Forced labor is alive and well in the federal, and probably the state prison system. Nobody talks about it. In essence, if you’re in the federal prison and are able-bodied, you must work or else. I don’t know what “or else” means but it won’t be nice. I knew that prisoners made license plates, work in the prison laundry and the like for internal and government consumption and don’t take issue with that.

But as commercial company contract “employees” prison jobs are for the most part very, very low paid. That means commercial companies save a lot of money rather than hiring regular workforce employees, providing competitive salaries and benefits.

Our government claims that it’s not forced labor, but on-the-job training for inmates so they’ll have skills when they get out. The problem is that prisoners getting out at retirement age, or with life sentences who will only leave prison lying in a box don’t get a free pass. They also have to work. So the “job training” excuse is a canard.

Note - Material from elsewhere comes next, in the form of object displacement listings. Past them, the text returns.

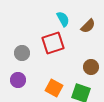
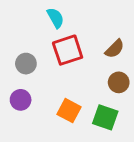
cyan semicircle: (63, 19) -> (56, 18), moved
brown semicircle: (88, 26) -> (115, 49), moved

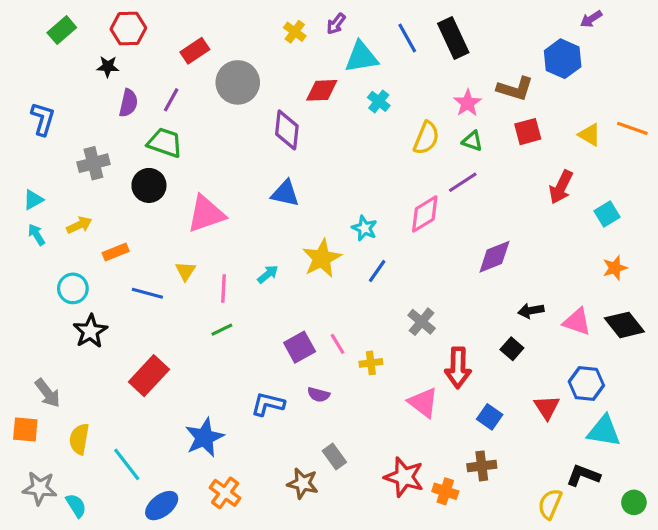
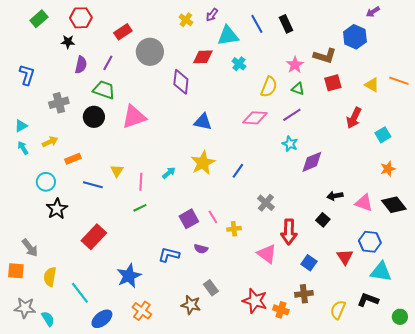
black rectangle: (453, 38) -> (286, 24), size x0.7
blue triangle: (285, 193) -> (203, 122), moved
pink triangle: (206, 214) -> (134, 117), moved
pink diamond: (425, 214) -> (255, 118), moved, turned 35
cyan star: (364, 228) -> (290, 144), moved
yellow semicircle: (550, 504) -> (338, 310), moved

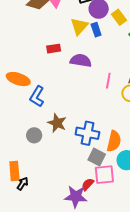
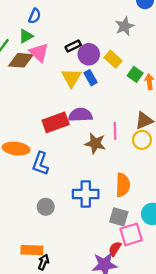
red rectangle: (54, 49) -> (56, 122), moved, size x1.6
brown star: (57, 123) -> (95, 143), moved
blue cross: (87, 133) -> (86, 194), moved
orange semicircle: (114, 141) -> (123, 185), moved
orange rectangle: (14, 171) -> (32, 250), turned -72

Unicor Industries is the government corporation formed to provide cheap, forced labor for commercial companies and to produce material consumed by our government. I take issue with the selling of this forced labor to commercial companies that want to reduce labor costs and increase profits.

Unicor offers commercial companies all types of commercial products and services. They provide very cheap forced labor under contract, in competition with the regular businesses. These are the same businesses that you work for and may be laid off from, because of Asian competitors offering lower costs because of cheap labor.

You hear repeated claims about bringing jobs back to America. You don’t hear the politicians talking about prisoners taking jobs from law abiding Americans do you? They are. This graph will illustrate the growing pool of prison job candidates. You can call it a talent pool for the prison business to draw from.

I don’t have much sympathy for prisoners, as they were convicted of a crime (that’s another story as what explains the rapid incarceration rate since 1980) but this is a little much.  If you read this Unicor sales brochure and you’ll see that federal prisons are redefined as factories. The factory workers are paid from 40 cents to about a dollar an hour, or an average of about $30 a week each.

If you are curious and want to see what businesses that prisoners compete with, see the Unicore report here. In FY 2011, prisoners work in 71 industry classifications!

In fact, for fiscal years 2009 and 2010 they had a net loss. Even with almost no worker payroll, Unicore still couldn’t make money. Our government in action?

As I said, even worse, they compete with commercial U.S. businesses in the same way that we complain about China and Vietnam competing with our manufacturing base. Its got to stop. If elected I’ll work to stop our own government competing with our commercial businesses by using forced labor.